だが返事しようとした寸前、男は踏んづけられた猫のような悲鳴を上げた。
「お断りします」
答えたのは、つかさだった。
「道に迷う? 案内? おっかしいなー、普通そういう時ってまず目的地から言いません? それに目的地は目と鼻の先かもしれないのに、最初から案内前提だなんて不思議だなー」
「なっ、なんだお前……!」
「そんでもって、初対面で腰に手を回そうとするなんて、馴れ馴れしいにも程があると思いますが」
目の前の男は、痛そうに手の甲を押さえている。どうやら、つかさに思いきりつねられたらしい。

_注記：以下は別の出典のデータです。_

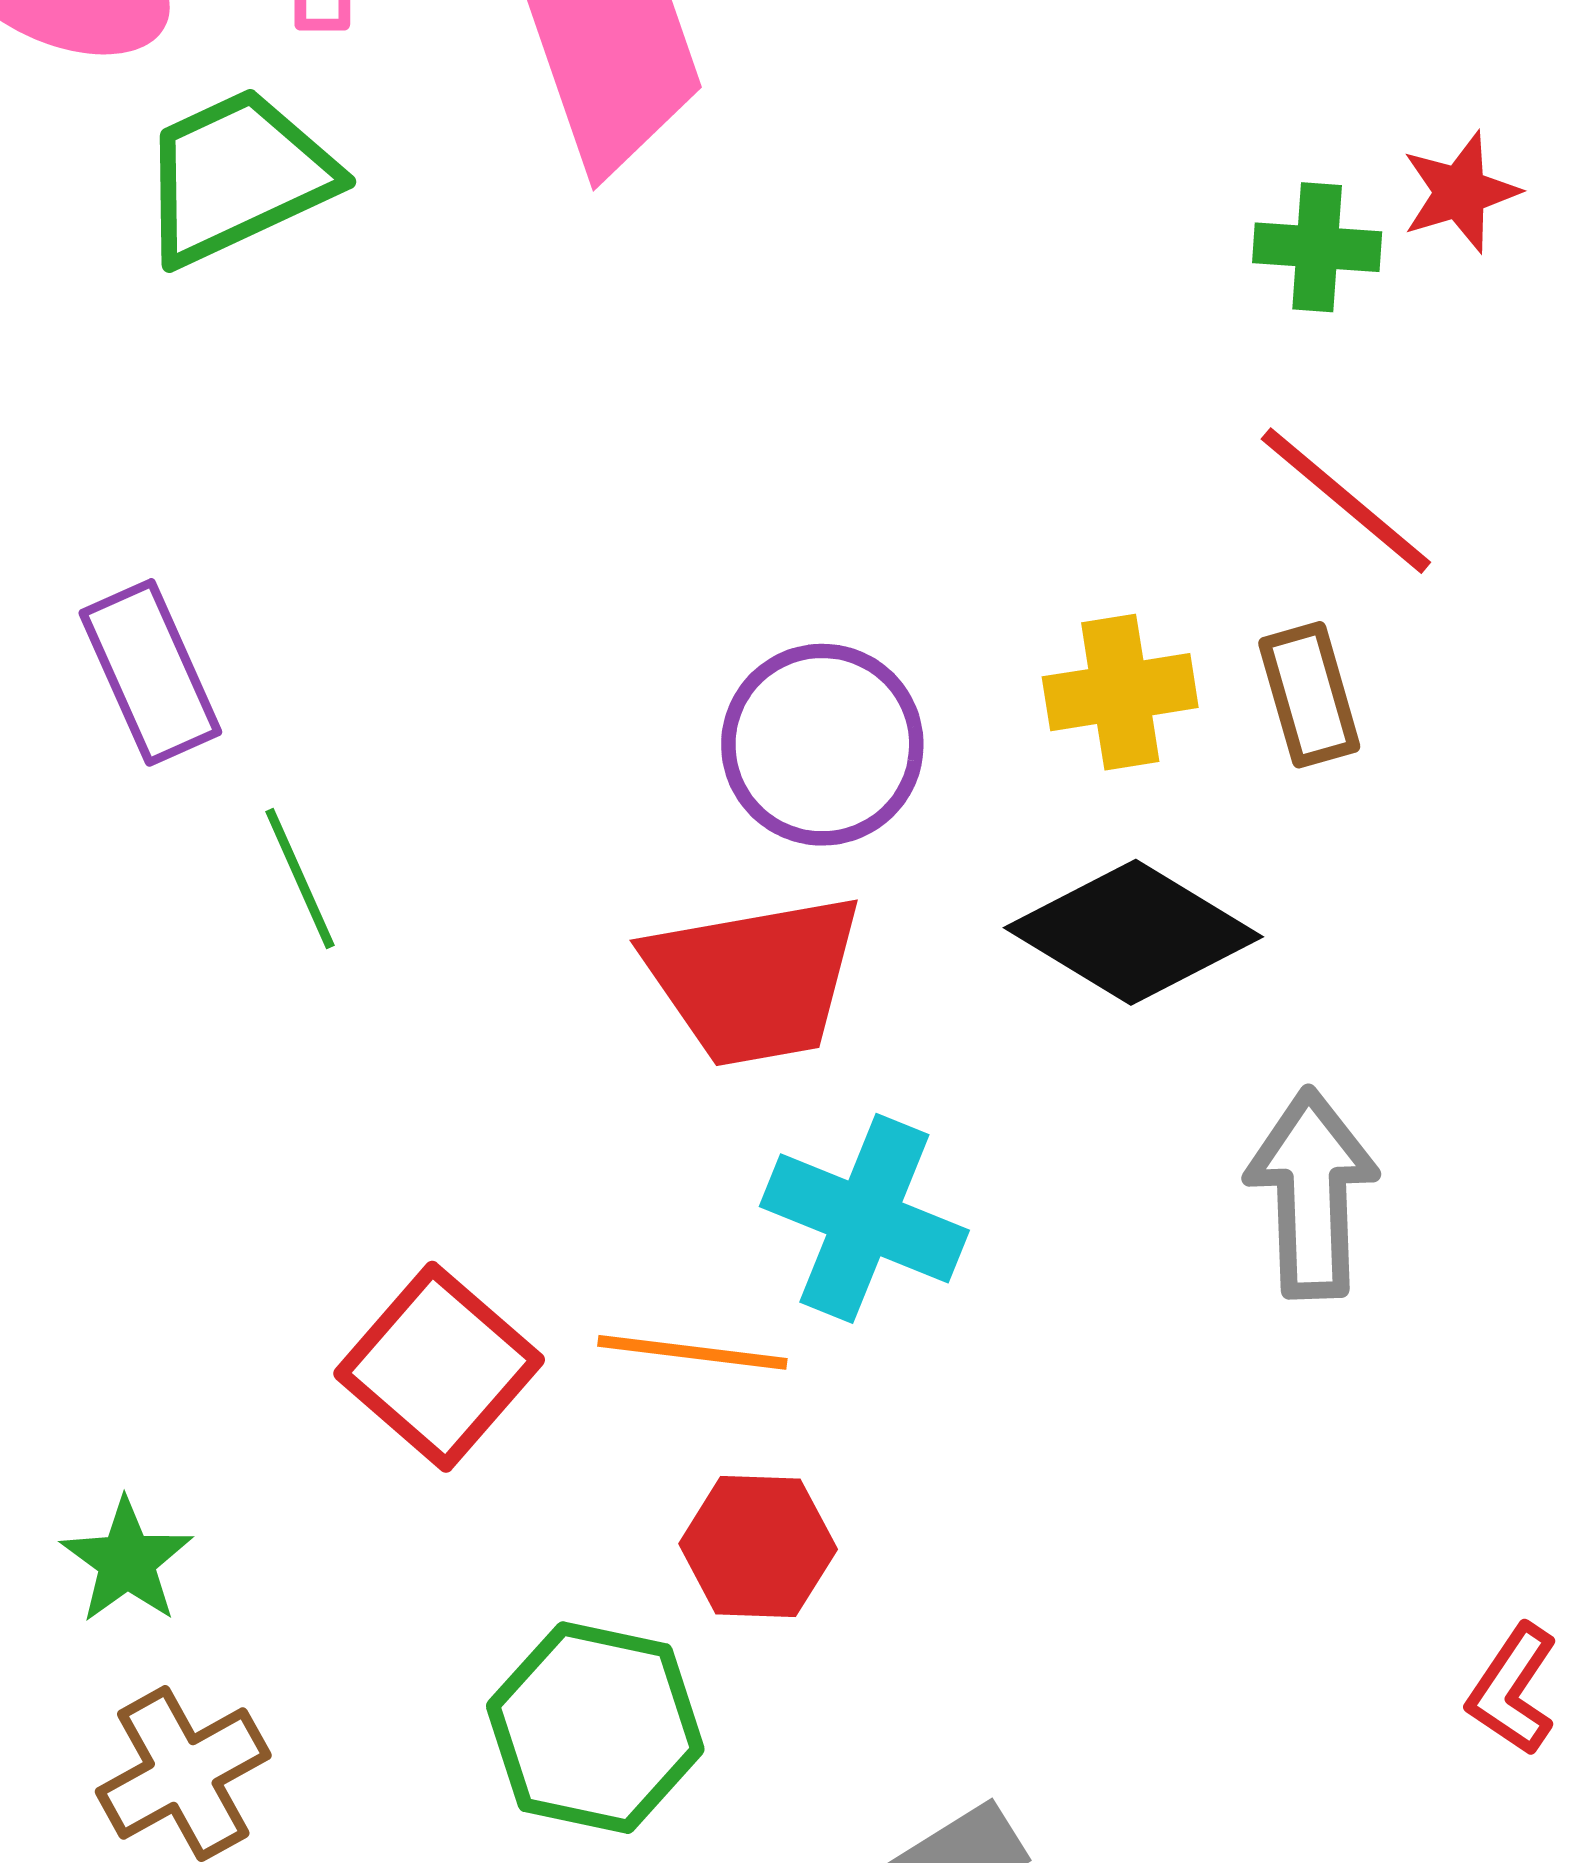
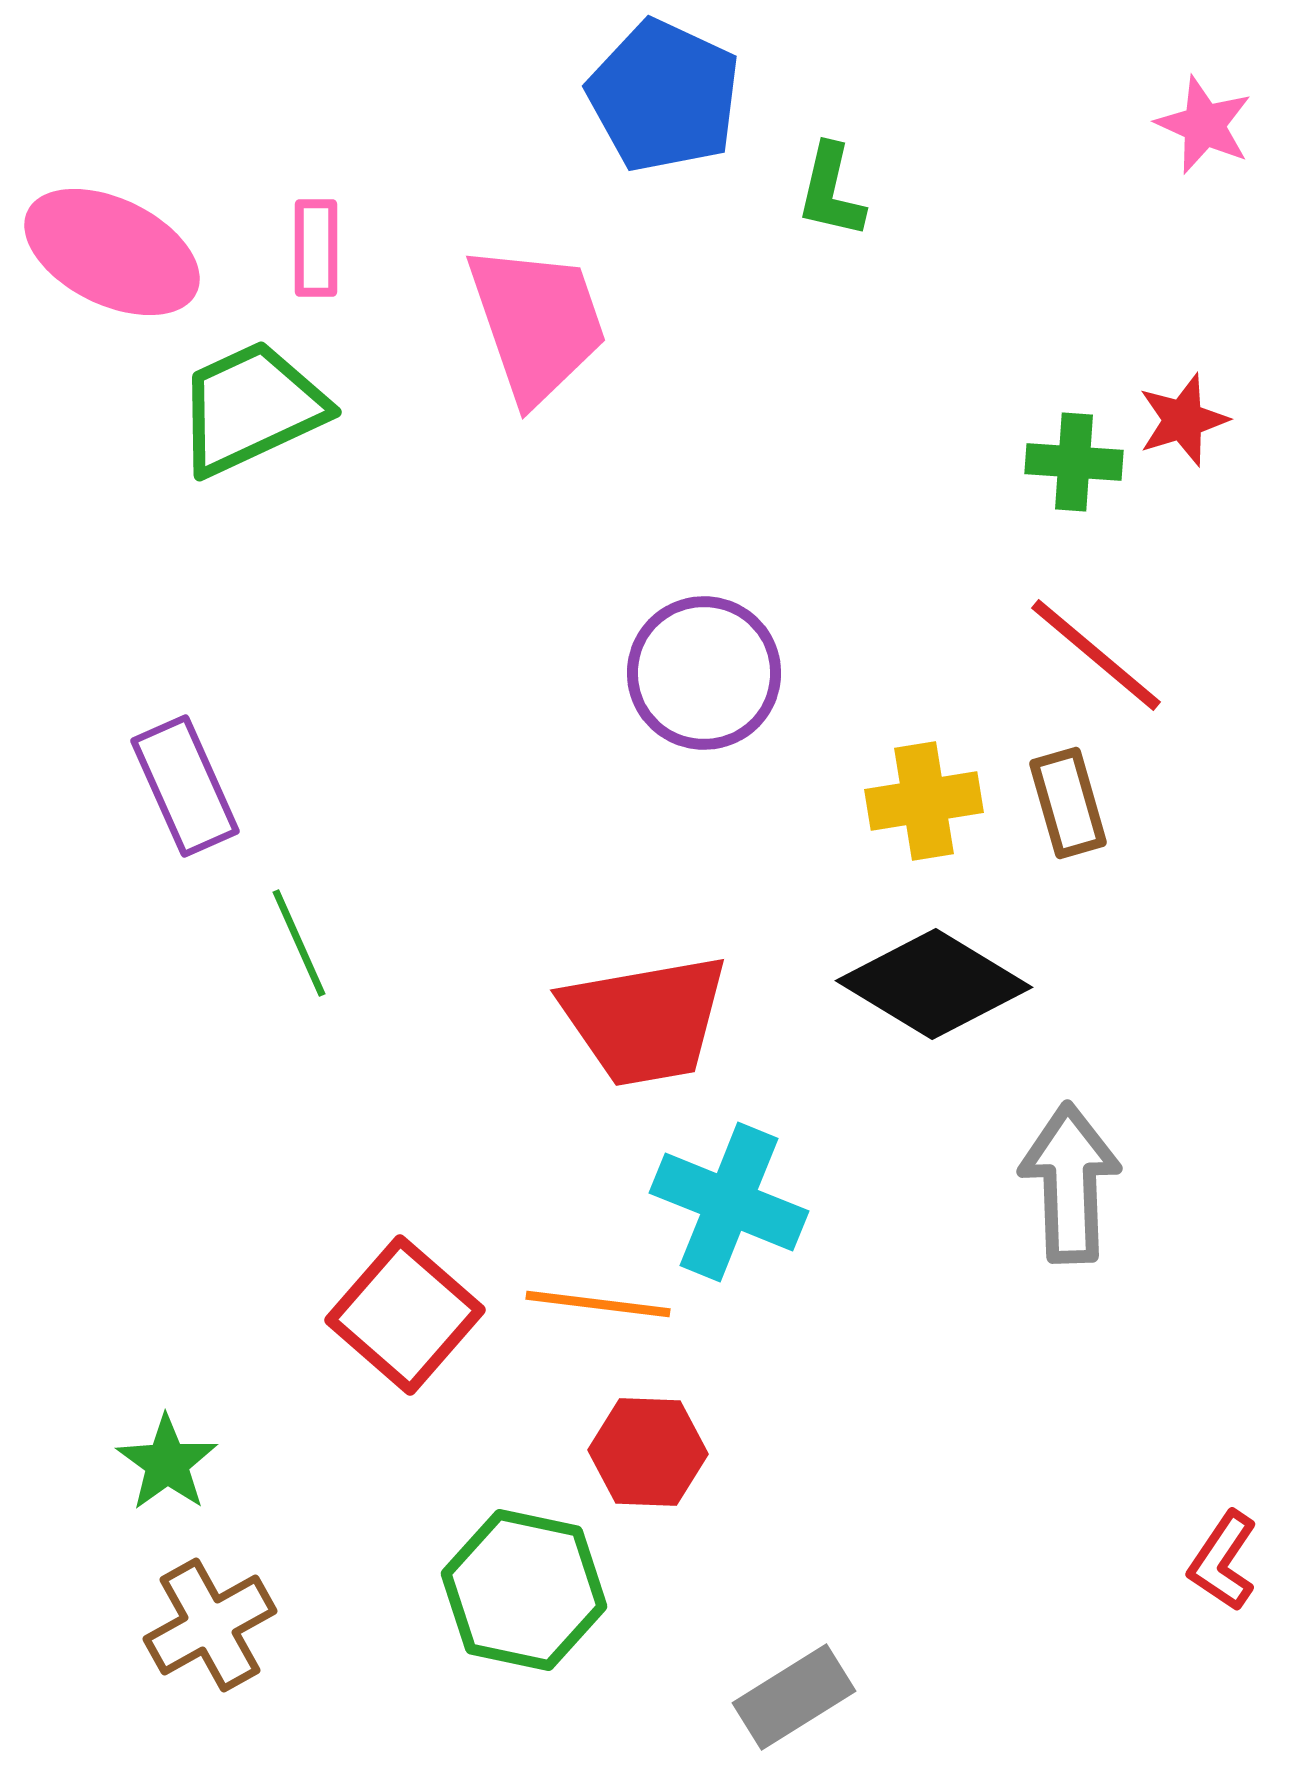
purple circle: (822, 745) -> (704, 673), moved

つかさが大和の腕を掴み、後ろに下がらせる。そして、ニヤリと口角を上げた。
「一つ、いいことを教えてあげます。この道路をまっすぐ西に行って、最初の信号を左。そこに、交番があります」
「……」
「本当に道に迷ってんなら、行ってみりゃいいんじゃないすかね。じゃ、そういうことで」
それから、つかさは大和の手を引いてスタスタと歩き始めた。残された男がどんな顔をしていたか、確認する暇も無い。大和は足がもつれそうになりながら、慌ててつかさに尋ねた。
「ま、待てよ、つかさ!」
「何」
「さっきの人、道に迷って困ってたんじゃないのか!? そうじゃないなら、なんで僕に声をかけて……」
「あー」
つかさが足を止める。振り返り、さっきの男の姿が無いことを確かめてからため息混じりに答えてくれた。
「ナンパだよ」
「なんぱ……?」
「そ、ナンパ。君の。っていうか、いい加減大和君も自覚しろよ。見た目もそうだけど、君の一挙一動はえらく人の目を奪うんだから」
「え、え?」
「こういうこと、今までも一度や二度じゃなかっただろ。あの紫戸の時もそうだったし」
「でも、あれは先生がつかさの頭の良さに嫉妬したからで……」
「はぁぁ? 大和君、それマジで言ってる?」
ものすごく呆れた目が大和に向けられる。それに大和が怯んでいる内に、つかさはイライラと鉄パイプで地面を叩きながら殊更早足で歩き始めた。
「ちょ、待てってば、つかさ!」
「待つかよ。兄さんも待ってるし、またナンパされたら困るし」
「ナンパとかそうそうされるか!」
「……」
「何」
「……もう、マジでとっとと落としといた方がいいのかな……」
「おい、何て言ったの! 聞こえなかったぞ、つかさ!」
「はいはい、頑張って追いつけ、十六歳」
「年下扱いすんな!」
「はいはいはいはい」
つかさは早足をやめることなく、大和はなんとか置いていかれないよう必死で走り。それから目的の場所に辿り着くまで、二人が足を止めることはなかった。